Weintraub has clearly put much energy into his new home, also. At least he’s devoting more scrutiny to it than he did his first home in Palm Springs.

During “a three- or four-day poker game,” actor George Hamilton mentioned he saw a house for sale near Canyon Country Club in Palm Springs that he thought was perfect for Weintraub. Not wanting to give up his seat for even a walk-through, Weintraub persuaded Hamilton to go buy the place for him, sight unseen. He sent the paperwork to his lawyer and accountant and promptly forgot about it.

Fast-forward a few years, and Weintraub and Morgan are preparing to head out to Palm Springs for an extended stay. “My wife called me. She said to me, ‘I’m going to go down and rent a house.’”

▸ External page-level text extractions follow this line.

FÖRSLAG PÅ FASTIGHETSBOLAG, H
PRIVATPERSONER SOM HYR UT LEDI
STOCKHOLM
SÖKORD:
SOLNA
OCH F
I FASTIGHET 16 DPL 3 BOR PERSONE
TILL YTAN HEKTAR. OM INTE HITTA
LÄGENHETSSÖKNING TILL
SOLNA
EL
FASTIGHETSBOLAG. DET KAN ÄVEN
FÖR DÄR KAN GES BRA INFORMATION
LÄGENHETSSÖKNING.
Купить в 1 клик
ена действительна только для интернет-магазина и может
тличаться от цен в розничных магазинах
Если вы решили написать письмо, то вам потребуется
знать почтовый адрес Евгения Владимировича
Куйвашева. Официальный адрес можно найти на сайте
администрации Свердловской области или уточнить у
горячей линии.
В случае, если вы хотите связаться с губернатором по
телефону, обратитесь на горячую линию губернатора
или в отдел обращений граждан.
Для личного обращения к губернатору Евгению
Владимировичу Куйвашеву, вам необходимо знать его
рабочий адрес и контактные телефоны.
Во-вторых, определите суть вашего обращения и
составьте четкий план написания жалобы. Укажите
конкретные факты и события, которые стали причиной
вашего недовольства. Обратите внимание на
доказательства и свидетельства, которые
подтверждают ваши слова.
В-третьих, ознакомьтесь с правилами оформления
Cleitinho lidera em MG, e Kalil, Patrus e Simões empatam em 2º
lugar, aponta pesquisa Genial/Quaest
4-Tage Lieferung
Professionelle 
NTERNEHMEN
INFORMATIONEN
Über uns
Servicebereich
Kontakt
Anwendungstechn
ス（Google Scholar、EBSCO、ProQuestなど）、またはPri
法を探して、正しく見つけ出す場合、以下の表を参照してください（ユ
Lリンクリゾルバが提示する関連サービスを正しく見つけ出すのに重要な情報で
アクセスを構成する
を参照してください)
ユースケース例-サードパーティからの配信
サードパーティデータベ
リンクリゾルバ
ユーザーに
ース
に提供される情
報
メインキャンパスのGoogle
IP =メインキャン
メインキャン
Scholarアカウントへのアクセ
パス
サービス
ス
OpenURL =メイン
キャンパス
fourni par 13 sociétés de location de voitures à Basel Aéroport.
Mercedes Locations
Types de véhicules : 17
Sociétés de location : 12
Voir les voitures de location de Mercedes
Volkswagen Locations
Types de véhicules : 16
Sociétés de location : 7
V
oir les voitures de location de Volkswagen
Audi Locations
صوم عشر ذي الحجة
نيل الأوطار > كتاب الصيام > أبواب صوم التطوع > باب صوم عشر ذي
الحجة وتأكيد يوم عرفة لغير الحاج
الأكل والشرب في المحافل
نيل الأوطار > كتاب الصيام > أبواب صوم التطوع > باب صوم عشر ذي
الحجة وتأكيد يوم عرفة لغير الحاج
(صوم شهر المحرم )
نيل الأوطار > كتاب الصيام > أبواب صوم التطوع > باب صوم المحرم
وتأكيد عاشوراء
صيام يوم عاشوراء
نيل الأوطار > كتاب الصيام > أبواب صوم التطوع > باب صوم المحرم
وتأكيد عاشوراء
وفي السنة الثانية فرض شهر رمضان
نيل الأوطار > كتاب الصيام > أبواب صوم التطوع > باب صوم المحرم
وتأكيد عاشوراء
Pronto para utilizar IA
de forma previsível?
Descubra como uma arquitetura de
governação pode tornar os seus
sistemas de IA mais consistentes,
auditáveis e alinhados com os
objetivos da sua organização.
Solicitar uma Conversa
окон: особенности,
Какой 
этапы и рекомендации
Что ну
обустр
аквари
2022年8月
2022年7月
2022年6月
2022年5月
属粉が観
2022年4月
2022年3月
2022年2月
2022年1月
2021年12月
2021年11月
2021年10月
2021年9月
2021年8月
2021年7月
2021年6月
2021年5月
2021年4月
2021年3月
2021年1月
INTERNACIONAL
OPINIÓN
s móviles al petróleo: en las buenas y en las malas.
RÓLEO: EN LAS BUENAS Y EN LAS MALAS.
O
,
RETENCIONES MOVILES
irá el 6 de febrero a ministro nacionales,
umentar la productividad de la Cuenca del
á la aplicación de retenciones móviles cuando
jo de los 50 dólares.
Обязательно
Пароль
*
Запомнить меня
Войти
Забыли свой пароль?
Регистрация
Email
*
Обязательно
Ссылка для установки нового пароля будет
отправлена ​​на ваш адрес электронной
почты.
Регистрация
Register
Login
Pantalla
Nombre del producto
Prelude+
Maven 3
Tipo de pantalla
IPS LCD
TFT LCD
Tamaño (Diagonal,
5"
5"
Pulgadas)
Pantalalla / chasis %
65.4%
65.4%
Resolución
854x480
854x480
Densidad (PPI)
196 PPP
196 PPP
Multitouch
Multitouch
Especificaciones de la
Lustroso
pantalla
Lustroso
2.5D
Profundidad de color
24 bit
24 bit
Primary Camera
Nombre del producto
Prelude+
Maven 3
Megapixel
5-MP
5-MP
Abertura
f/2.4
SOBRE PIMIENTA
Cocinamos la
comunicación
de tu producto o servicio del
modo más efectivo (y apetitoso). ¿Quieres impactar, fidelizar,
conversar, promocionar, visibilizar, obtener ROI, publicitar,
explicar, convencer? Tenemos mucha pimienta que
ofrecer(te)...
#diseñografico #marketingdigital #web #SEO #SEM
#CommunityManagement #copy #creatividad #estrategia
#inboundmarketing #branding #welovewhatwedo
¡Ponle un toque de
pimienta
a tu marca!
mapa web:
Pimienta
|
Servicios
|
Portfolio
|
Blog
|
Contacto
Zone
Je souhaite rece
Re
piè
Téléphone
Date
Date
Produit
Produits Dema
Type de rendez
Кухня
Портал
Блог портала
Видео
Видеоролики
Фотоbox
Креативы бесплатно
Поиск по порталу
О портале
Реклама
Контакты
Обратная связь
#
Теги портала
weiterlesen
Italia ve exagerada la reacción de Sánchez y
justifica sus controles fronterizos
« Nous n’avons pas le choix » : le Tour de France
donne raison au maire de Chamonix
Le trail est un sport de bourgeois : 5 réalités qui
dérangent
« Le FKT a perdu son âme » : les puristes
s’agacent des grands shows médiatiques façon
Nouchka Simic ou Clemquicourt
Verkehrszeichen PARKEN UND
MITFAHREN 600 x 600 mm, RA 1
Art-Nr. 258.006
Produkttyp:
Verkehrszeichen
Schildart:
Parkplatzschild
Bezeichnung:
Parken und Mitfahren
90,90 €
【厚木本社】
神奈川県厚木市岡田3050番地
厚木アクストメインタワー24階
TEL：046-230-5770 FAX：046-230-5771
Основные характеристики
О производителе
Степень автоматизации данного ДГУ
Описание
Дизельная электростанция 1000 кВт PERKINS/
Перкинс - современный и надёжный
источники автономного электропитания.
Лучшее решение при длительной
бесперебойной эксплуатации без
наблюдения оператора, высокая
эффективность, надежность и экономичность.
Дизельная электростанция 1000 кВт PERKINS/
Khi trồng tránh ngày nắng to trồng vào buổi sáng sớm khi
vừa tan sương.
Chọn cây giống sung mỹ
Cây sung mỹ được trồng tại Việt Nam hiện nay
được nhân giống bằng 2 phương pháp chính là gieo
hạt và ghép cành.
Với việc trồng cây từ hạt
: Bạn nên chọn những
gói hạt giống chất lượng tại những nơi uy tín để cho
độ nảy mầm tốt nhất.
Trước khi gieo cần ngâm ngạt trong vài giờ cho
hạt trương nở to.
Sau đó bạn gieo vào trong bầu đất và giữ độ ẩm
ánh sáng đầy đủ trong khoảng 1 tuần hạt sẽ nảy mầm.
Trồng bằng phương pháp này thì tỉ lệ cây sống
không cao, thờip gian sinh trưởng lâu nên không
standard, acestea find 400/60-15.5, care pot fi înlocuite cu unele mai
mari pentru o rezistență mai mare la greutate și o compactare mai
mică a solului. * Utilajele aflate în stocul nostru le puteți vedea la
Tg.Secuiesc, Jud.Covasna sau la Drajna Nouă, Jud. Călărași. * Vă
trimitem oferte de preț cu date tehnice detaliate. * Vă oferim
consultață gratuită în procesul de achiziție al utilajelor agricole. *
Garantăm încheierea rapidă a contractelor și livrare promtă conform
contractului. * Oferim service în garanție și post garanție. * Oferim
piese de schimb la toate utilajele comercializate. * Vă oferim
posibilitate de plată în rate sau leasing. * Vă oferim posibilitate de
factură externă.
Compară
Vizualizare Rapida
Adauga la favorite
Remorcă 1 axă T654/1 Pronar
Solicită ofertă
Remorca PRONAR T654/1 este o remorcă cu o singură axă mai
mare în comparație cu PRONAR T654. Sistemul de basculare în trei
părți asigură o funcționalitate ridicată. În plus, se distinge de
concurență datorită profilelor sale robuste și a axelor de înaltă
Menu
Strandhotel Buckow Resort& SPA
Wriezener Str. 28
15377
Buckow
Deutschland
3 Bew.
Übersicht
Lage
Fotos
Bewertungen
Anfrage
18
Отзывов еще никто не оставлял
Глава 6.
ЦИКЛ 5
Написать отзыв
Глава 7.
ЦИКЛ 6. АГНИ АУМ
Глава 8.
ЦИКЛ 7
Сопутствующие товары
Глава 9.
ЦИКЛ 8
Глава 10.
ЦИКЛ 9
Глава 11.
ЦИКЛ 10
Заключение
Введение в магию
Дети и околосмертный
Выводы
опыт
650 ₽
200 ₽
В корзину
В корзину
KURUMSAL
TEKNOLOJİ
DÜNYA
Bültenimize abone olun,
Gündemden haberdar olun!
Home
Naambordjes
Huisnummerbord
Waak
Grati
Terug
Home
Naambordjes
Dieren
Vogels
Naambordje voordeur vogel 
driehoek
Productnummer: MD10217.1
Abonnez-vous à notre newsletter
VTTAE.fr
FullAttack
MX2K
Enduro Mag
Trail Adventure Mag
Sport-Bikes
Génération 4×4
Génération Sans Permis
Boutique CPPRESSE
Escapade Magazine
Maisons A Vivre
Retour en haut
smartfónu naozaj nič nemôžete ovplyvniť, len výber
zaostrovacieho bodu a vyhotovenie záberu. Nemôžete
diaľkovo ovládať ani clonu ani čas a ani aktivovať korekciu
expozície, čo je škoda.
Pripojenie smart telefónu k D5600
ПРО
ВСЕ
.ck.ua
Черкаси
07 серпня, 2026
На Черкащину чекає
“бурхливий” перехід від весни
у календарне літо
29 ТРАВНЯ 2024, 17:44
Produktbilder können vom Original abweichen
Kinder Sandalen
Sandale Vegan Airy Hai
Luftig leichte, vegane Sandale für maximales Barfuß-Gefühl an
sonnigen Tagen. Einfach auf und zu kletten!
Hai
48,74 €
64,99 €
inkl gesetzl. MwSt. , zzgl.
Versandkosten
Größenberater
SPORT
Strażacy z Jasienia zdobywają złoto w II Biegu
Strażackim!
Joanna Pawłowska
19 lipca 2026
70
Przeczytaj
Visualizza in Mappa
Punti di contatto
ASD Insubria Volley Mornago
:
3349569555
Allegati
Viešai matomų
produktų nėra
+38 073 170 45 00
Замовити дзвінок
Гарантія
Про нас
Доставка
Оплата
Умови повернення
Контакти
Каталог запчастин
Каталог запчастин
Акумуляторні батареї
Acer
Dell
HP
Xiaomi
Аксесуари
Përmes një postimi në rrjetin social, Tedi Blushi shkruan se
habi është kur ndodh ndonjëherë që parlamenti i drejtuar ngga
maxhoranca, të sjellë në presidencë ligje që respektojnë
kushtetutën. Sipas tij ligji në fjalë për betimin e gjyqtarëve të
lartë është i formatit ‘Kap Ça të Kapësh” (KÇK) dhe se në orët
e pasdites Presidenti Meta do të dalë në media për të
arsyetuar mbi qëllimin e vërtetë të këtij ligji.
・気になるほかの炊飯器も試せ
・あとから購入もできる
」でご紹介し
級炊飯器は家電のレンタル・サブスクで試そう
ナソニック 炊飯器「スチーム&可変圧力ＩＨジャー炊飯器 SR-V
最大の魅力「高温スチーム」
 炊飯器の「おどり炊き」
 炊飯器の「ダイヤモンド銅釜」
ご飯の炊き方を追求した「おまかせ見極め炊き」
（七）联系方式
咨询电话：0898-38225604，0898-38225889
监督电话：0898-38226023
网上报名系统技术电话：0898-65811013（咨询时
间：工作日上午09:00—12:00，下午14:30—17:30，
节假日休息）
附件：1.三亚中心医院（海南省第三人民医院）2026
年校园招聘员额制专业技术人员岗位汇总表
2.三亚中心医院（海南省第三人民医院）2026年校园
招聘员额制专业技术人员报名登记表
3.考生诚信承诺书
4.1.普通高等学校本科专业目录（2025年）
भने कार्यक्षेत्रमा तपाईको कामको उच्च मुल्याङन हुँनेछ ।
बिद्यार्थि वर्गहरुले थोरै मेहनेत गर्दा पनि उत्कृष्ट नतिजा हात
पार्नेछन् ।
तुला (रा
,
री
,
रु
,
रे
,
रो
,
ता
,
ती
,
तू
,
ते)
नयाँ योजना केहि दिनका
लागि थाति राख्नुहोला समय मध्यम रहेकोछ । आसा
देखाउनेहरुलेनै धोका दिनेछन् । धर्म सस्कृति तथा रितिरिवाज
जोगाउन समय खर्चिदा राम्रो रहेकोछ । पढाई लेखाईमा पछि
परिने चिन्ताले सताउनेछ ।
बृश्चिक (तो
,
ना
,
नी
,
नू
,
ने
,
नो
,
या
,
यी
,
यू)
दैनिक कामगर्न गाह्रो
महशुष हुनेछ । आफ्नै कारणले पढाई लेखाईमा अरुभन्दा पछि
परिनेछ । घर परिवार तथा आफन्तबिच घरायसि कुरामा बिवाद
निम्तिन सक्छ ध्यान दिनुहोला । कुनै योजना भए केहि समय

She called back after she found one she liked. Weintraub said fine and told her to call their accountant and lawyer to make the arrangements. The accountant then asked her, “What is he doing? He’s got a house. He owns a house in Palm Springs.”

“She immediately thought I had a girl stashed there,” Weintraub says. He told Morgan, “Here’s the address. Go there. You can see there’s nobody there.”

That didn’t last, however. He entertained Sinatra, Presley, The Beatles, and many others there during nearly 30 years, finally moving to Morningside when he decided he needed a bigger place. After five years there, he decided to upgrade again.

Now settling into his new Bighorn home, and waiting for the release of what could be the holiday season’s box-office hit, is Weintraub comfortable sitting on top of the world, both at work and at home?

He grins. “That’s a good place to be.”